Jump to content
UBot Underground

Need Help Catching Text Between Items On Different Lines.


Go to solution Solved by Code Docta (Nick C.),

Recommended Posts

Hi, this may actually drive me insane. I've been working on what should have been a simple project for days now, and I've come to a sticking point I'd really appreciate some help getting through.

 

I have a list populated with entries like this:

 Penelope Retweeted
 I'm yer Freckleberry ‏@PicklesnPickles  46 mins46 minutes ago
He adores my freckles.  I think I'll let him count them.
22 retweets 32 likes
Reply   Retweet  22   
Like 32  
More

This is my first project featuring regex. So far, I've been able to select the numbers of retweets and likes from the fourth line from the bottom and add it to a table. I'm pretty happy about that.

 

But I can't figure out how to get the tweet itself.

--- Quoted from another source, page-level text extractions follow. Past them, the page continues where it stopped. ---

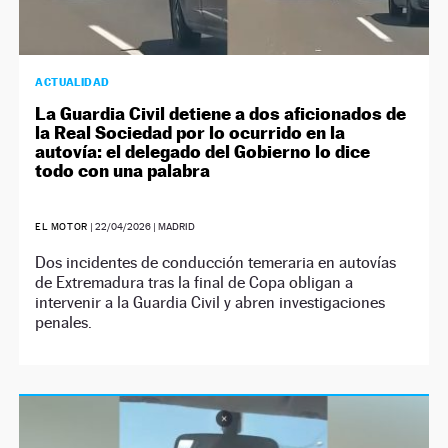
ACTUALIDAD
La Guardia Civil detiene a dos aficionados de
la Real Sociedad por lo ocurrido en la
autovía: el delegado del Gobierno lo dice
todo con una palabra
EL MOTOR
|
22/04/2026
| MADRID
Dos incidentes de conducción temeraria en autovías
de Extremadura tras la final de Copa obligan a
intervenir a la Guardia Civil y abren investigaciones
penales.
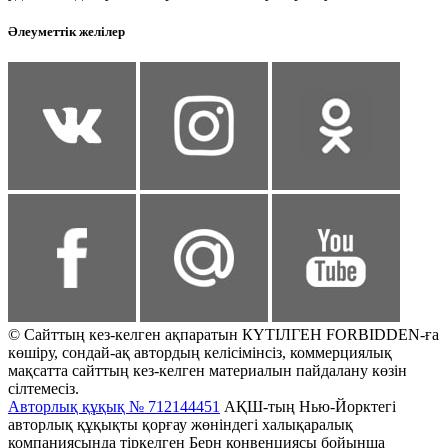
Әлеуметтік желілер
© Сайттың кез-келген ақпаратын КҮТІЛГЕН FORBIDDEN-ға
көшіру, сондай-ақ автордың келісімінсіз, коммерциялық
мақсатта сайттың кез-келген материалын пайдалану көзін
сілтемесіз.
Авторлық құқық № 712144451
АҚШ-тың Нью-Йорктегі
авторлық құқықты қорғау жөніндегі халықаралық
компаниясында тіркелген Берн конвенциясы бойынша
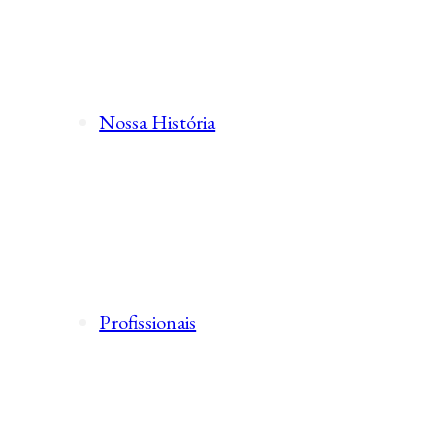
Nossa História
Profissionais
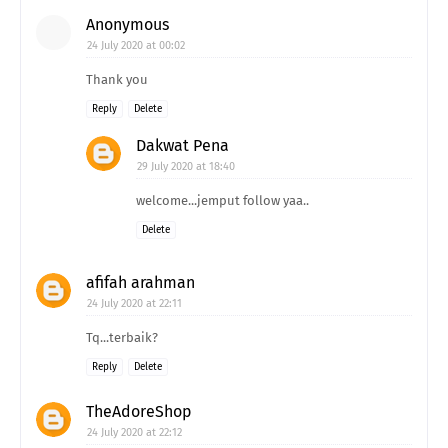
Anonymous
24 July 2020 at 00:02
Thank you
Reply
Delete
Dakwat Pena
29 July 2020 at 18:40
welcome...jemput follow yaa..
Delete
afifah arahman
24 July 2020 at 22:11
Tq...terbaik?
Reply
Delete
TheAdoreShop
24 July 2020 at 22:12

I need something like "everything after the first line containing the "@", but before the fourth line from the bottom". In some way or another.

 

This worked in testing on EditPadPro, but I can't get anything to select an item after a line break in Ubot.

(?<=@.{1,100})(\s\n.*\s\n?.*)(?=\s\n\d{0,6}\s+retweets?\s+\d{0,}\s+likes?\s+\nReply\s+Retweet?\s+\d{0,}\w{0,1}) 

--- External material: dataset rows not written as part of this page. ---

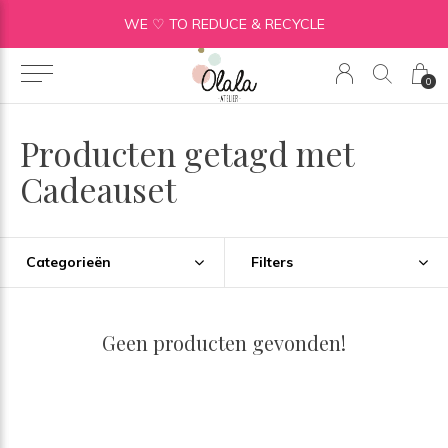
WE ♡ TO REDUCE & RECYCLE
0
Producten getagd met
Cadeauset
Categorieën
Filters
Geen producten gevonden!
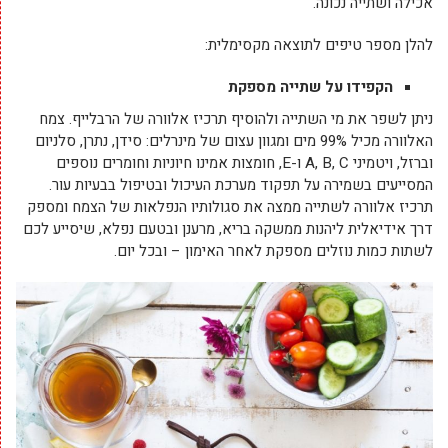
אכילה ושתייה נכונה.
להלן מספר טיפים לתוצאה מקסימלית:
הקפידו על שתייה מספקת
ניתן לשפר את מי השתייה ולהוסיף תרכיז אלוורה של הרבלייף. צמח
האלוורה מכיל 99% מים ומגוון עצום של מינרלים: סידן, נתרן, סלניום
וברזל, ויטמיני A, B, C ו-E, חומצות אמינו חיוניות וחומרים נוספים
המסייעים בשמירה על תפקוד מערכת העיכול ובטיפול בבעיות עור.
תרכיז אלוורה לשתייה ממצה את סגולותיו הנפלאות של הצמח ומספק
דרך אידיאלית ליהנות ממשקה בריא, מרענן ובטעם נפלא, שיסייע לכם
לשתות כמות נוזלים מספקת לאחר האימון – ובכל יום.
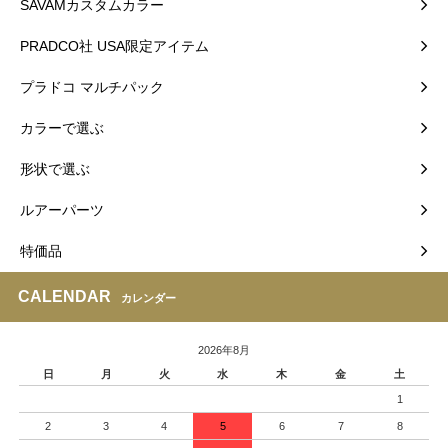
SAVAMカスタムカラー
PRADCO社 USA限定アイテム
プラドコ マルチパック
カラーで選ぶ
形状で選ぶ
ルアーパーツ
特価品
CALENDAR
カレンダー
2026年8月
日
月
火
水
木
金
土
1
2
3
4
5
6
7
8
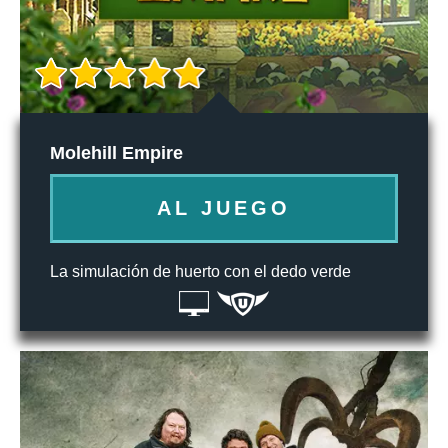
Molehill Empire
AL JUEGO
La simulación de huerto con el dedo verde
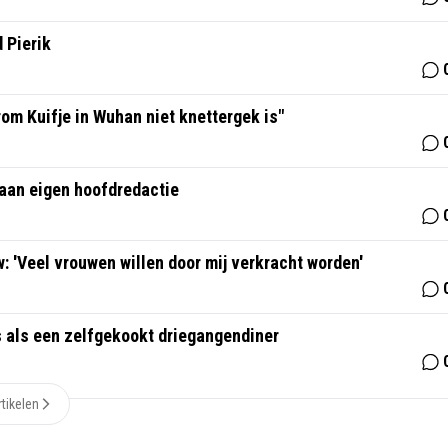
 Pierik
om Kuifje in Wuhan niet knettergek is"
aan eigen hoofdredactie
: 'Veel vrouwen willen door mij verkracht worden'
s als een zelfgekookt driegangendiner
tikelen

I've tried shortening it down, cutting everything out of it, I just can't get it to cross a \n in Ubot. My head hurts and I believe that my brains might be melting, so please help a brother out here.

 

Thanks guys.

Link to post
Share on other sites

Thank you SOOO much!

 

This is a big advancement in the right direction. That got me something, which is a lot more than I had before, which was nothing.

 

I just need to figure out how to modify the beginning and the end. The first line doesn't always contain "ago", the only real constant I see  that it contains an @ symbol somewhere towards the middle of that line.

 

Also doesn't always end with ".", but it does always end with (?=\[d*\s]retweets?) or what I imagine looks something like that (but probably doesn't.)

 

One weird thing though.....your code doesn't catch anything for me in the UBot regex editor. But when I ran it in my bot it works perfectly. 

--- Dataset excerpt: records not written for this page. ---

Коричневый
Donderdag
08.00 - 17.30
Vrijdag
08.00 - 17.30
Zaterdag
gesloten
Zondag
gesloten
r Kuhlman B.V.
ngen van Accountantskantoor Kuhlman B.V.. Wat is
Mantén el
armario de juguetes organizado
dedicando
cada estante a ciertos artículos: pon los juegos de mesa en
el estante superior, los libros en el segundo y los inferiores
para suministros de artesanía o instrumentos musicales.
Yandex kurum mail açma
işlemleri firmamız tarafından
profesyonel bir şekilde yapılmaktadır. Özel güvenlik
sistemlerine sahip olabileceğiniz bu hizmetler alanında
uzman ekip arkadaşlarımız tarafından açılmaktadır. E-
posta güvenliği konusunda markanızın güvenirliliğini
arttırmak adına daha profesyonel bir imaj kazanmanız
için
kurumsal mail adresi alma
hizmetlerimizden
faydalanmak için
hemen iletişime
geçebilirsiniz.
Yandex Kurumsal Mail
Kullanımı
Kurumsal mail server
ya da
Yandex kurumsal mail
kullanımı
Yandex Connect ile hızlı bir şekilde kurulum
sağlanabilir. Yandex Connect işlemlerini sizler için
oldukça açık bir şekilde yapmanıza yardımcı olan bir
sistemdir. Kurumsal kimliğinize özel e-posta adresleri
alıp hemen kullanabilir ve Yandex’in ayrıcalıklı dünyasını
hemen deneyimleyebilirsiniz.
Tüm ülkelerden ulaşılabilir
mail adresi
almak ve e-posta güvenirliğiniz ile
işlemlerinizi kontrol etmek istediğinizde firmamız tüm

It's going to be hard to learn this if I can't trust the editor. When I got something to work in EditPadPro, it didn't work in my bot.

 

Is this actually a thing that happens or am I doing something wrong? 

 

Thanks again!

Link to post
Share on other sites
  • Solution

Hi,

 

By replace regex

comment("keep in mind if you use this 
the regex will see in the tweet too
and if
like
more
retweet
etc
is in the tweet the tweet they will be gone too")
set(#tweat,"Penelope Retweeted
 I\'m yer Freckleberry ‏@PicklesnPickles  46 mins46 minutes ago
He adores my freckles.  I think I\'ll let him count them.
22 retweets 32 likes
Reply   Retweet  22   
Like 32  
More","Global")
set(#clean regex,$replace regular expression(#tweat,".*Retweeted|Reply.*|Like.*|More|.*retweets.*",$nothing),"Global")
alert(#clean regex)

by remove from list

clear list(%clean)
set(#tweat,"Penelope Retweeted
 I\'m yer Freckleberry ‏@PicklesnPickles  46 mins46 minutes ago
He adores my freckles.  I think I\'ll let him count them.
22 retweets 32 likes
Reply   Retweet  22   
Like 32  
More","Global")
add list to list(%clean,$list from text(#tweat,$new line),"Delete","Global")
comment("remove last 4 items")
loop(4) {
    remove from list(%clean,$subtract($list total(%clean),1))
}
comment("remove first")
remove from list(%clean,0)
alert(%clean)
stop script
set(#new tweet,$replace regular expression(#tweat,".*Retweeted|Reply.*|Like.*|More",$nothing),"Global")
alert(#new tweet)

same as above in a function

set(#tweat,"Penelope Retweeted
 I\'m yer Freckleberry ‏@PicklesnPickles  46 mins46 minutes ago
He adores my freckles.  I think I\'ll let him count them.
22 retweets 32 likes
Reply   Retweet  22   
Like 32  
More","Global")
alert($clean retweet(#tweat))
define $clean retweet(#TWEET TO CLEAN) {
    clear list(%clean)
    add list to list(%clean,$list from text(#tweat,$new line),"Delete","Global")
    comment("remove last 4 items")
    loop(4) {
        remove from list(%clean,$subtract($list total(%clean),1))
    }
    comment("remove first")
    remove from list(%clean,0)
    return(%clean)
}

in ironpython

 

set(#tweat,"Penelope Retweeted
 I\'m yer Freckleberry ‏@PicklesnPickles  46 mins46 minutes ago
He adores my freckles.  I think I\'ll let him count them.
22 retweets 32 likes
Reply   Retweet  22   
Like 32  
More","Global")
alert($run python with result("tweet = \'\'\'{#tweat}\'\'\'

split_tweet = tweet.split(\'\\n\')
clean = split_tweet[1:-4]
joined = \'\\n\'.join(clean)

joined"))

take your pick

the two list approaches seem universally slow when I ran them more than once
I will report this in tracker

it should run generally as fast as the python script

Hope this helps,

 

CD

parse tweet-example-bug.ubot

  • Like 1
Link to post
Share on other sites

I honestly don't know how I could thank you enough for this. This has been sucking the life and productivity out of me for days now.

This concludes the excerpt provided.